Es casi un lugar común afirmar que América Latina es una de las regiones en donde se registran los niveles más elevados de corrupción en el mundo. De acuerdo con el índice de Transparencia Internacional, en el último año, 11 de los 18 países de la zona empeoraron su calificación en la percepción sobre corrupción y el caso de México fue notorio porque cayó del lugar 95 al 123 de la lista de 176 países considerados.

La gravedad del fenómeno de la corrupción y sus impactos nocivos sobre las distintas ramas de la vida social han llevado a buena parte de nuestros países a emprender reformas legales e institucionales para atajarlo. En este contexto, resultan ejemplares las ocho medidas anunciadas la semana pasada por el presidente de Perú, Pedro Pablo Kuczynski, porque buscan atacar las diversas aristas de la corrupción.
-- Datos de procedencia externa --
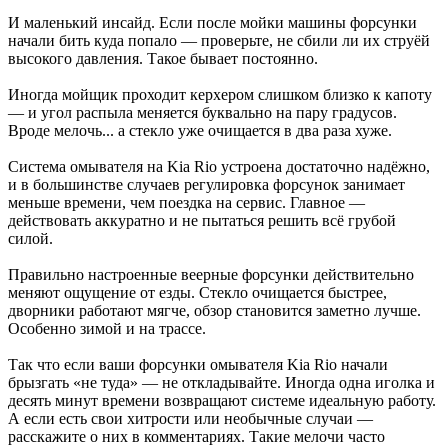
И маленький инсайд. Если после мойки машины форсунки
начали бить куда попало — проверьте, не сбили ли их струёй
высокого давления. Такое бывает постоянно.
Иногда мойщик проходит керхером слишком близко к капоту
— и угол распыла меняется буквально на пару градусов.
Вроде мелочь... а стекло уже очищается в два раза хуже.
Система омывателя на Kia Rio устроена достаточно надёжно,
и в большинстве случаев регулировка форсунок занимает
меньше времени, чем поездка на сервис. Главное —
действовать аккуратно и не пытаться решить всё грубой
силой.
Правильно настроенные веерные форсунки действительно
меняют ощущение от езды. Стекло очищается быстрее,
дворники работают мягче, обзор становится заметно лучше.
Особенно зимой и на трассе.
Так что если ваши форсунки омывателя Kia Rio начали
брызгать «не туда» — не откладывайте. Иногда одна иголка и
десять минут времени возвращают системе идеальную работу.
А если есть свои хитрости или необычные случаи —
расскажите о них в комментариях. Такие мелочи часто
PPK, como le dicen popularmente, se comprometió a desplegar un cambio radical para “ordenar y limpiar la casa y poder hacer las obras que hemos prometido de manera honesta…” y vale la pena revisarlas: 1) elaborar un decreto legislativo para que las empresas condenadas por corrupción ya no puedan contratar con el Estado peruano; 2) decretar la “muerte civil” (inhabilitación) para los funcionarios corruptos; 3) que los contratos de concesión del Estado incorporen la “cláusula anticorrupción”; 4) triplicar el presupuesto de la Fiscalía para atrapar a los corruptos; 5) crear un sistema de recompensas para funcionarios y ciudadanos que denuncien actos de corrupción; 6) cobrar la garantía de 262 millones de dólares por el incumplimiento del contrato de la empresa brasileña Odebrecht, acusada de pagar sobornos a autoridades para conseguir contratos públicos en 10 países latinoamericanos y licitar un nuevo contrato para continuar el gasoducto; 7) obligar a los miembros de su gabinete a publicar su información personal, de acuerdo con la recomendación de la Comisión de Integridad y convocar al resto de las autoridades a hacer lo mismo; 8) impedir que las empresas sentenciadas por corrupción transfieran dinero fuera de Perú, sin antes cumplir con los adeudos a trabajadores y proveedores y asegurar la reparación al Estado peruano.

Hay que destacar que el pronunciamiento presidencial asume que le toca al Estado emprender acciones drásticas en contra de la corrupción y que éstas deben castigar tanto a funcionarios públicos (inhabilitándolos) como a empresas contratantes (cancelando cualquier posibilidad de trabajar para el Estado) que hayan incurrido en actos de corrupción. De otra parte, dado que buena parte de los casos de corrupción se identifican a partir de denuncias de personas dentro de las propias entidades públicas, se plantea crear un sistema para protegerlas frente a represalias de sus superiores jerárquicos, e incluso para recompensarlas por hacerlo. También, es indispensable reforzar las capacidades institucionales de los encargados de investigar y atrapar a los corruptos, de ahí el compromiso presidencial de triplicar el presupuesto de la Fiscalía, que es pieza clave.

Si comparamos estas medidas lanzadas por el presidente peruano con nuestro nuevo modelo del sistema nacional anticorrupción, veremos que ya contamos con el diseño normativo apropiado y sólo faltaría la determinación del gobierno para emprender acciones semejantes y responder así al profundo malestar social que existe. Es cierto que las condiciones en las que se encuentra el presidente peruano son particulares, porque Kuczynski asumió el poder hace apenas 6 meses, lo cual le permite echar mano del bono democrático. En cambio, el gobierno mexicano está al final de su mandato y con niveles bajísimos de aceptación ciudadana. Empero, quizás justamente por esas razones, valdría la pena que Peña Nieto tomara el ejemplo de Perú para liderar, ya, una cruzada en contra de la corrupción y la impunidad.